Knowing something about building science helps, yes.
Builders who are just starting to dive into green building will need a grasp of basic techniques: how to make sure the building envelope is tight, the pitfalls of sloppy HVAC installations, how much insulation to install and which types work best, how to install windows and doors so they don’t leak, what kind of roofing is appropriate for the climate.
Underlying all of these nuts-and-bolts issues are the principles of building science. For example, if a builder understands how and why moisture can be driven into wall and ceiling cavities, he or she will be more effective at preventing it. A builder may follow local practice by installing a polyethylene vapor barrier on the warm side of an exterior wall. But if the plastic is installed improperly, or is ripped and torn here and there, it’s really not going to be very effective. In this case, understanding the theory improves performance.
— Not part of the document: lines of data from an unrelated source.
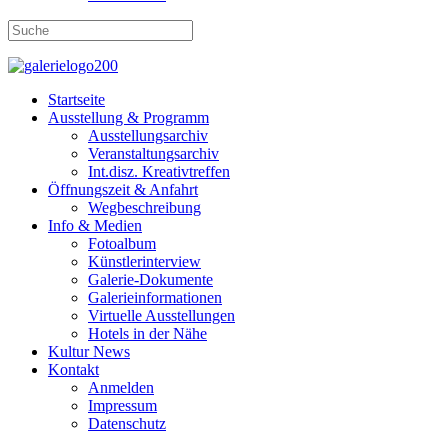
Startseite
Ausstellung & Programm
Ausstellungsarchiv
Veranstaltungsarchiv
Int.disz. Kreativtreffen
Öffnungszeit & Anfahrt
Wegbeschreibung
Info & Medien
Fotoalbum
Künstlerinterview
Galerie-Dokumente
Galerieinformationen
Virtuelle Ausstellungen
Hotels in der Nähe
Kultur News
Kontakt
Anmelden
Impressum
Datenschutz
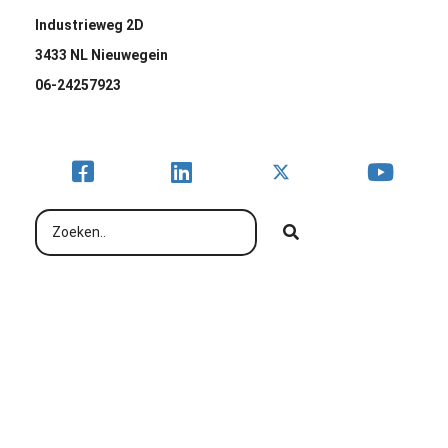
Industrieweg 2D
3433 NL Nieuwegein
06-24257923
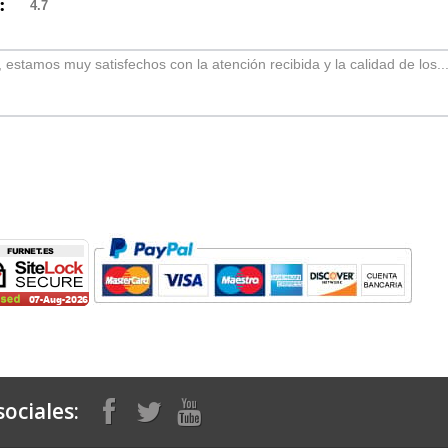
):
4.7
o, estamos muy satisfechos con la atención recibida y la calidad de los..
ociales:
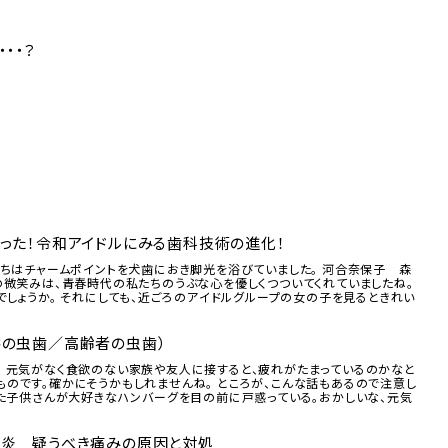
・・？
った！令和アイドルにみる歯科技術の進化！
たちはチャームポイントを犬歯におき脚光を浴びていました。 河合奈保子 森
の微笑みは、青春時代の私たちのうぶな心を優しくつついてくれていましたね。
でしょうか。 それにしても、近ごろのアイドルグループの女の子を見るときれい
供の虫歯／高齢者の虫歯）
 元気がなく食欲のない家族や友人に接すると、疲れがたまっているのかなと
のです。確かにそうかもしれませんね。 ところが、こんな話もあるので注意し
いた子供さんが大好きなハンバーグを目の前に戸惑っている。おかしいな、元気
内炎 疑うべき痛みの原因と対処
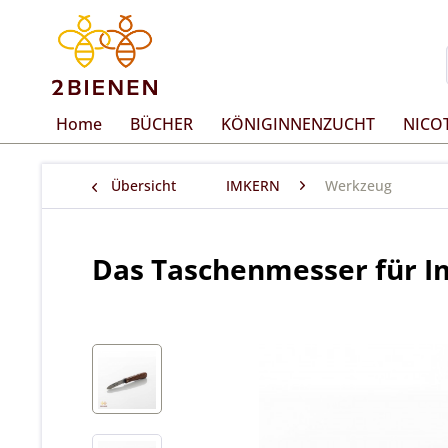
Home
BÜCHER
KÖNIGINNENZUCHT
NICO
Übersicht
IMKERN
Werkzeug
Das Taschenmesser für I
Building science is helping a lot of people build better houses. Research at the Oak Ridge National Laboratory, the National Renewable Energy Laboratory, the Lawrence Berkeley National Laboratory and many other public and private facilities is making it easier to construct durable, safe and energy efficient houses. An enormous amount of information is available over the Internet, as well as in books and magazines.
What about the homeowner? Those who have taken the time to educate themselves about the basics of building science will have more fruitful conversations with their builders, and in the end will probably make better decisions about where to put their money.
Builders should not be expected to be scientists, too. But life will be a lot easier with an appreciation for the “whys” of building along with the “how.”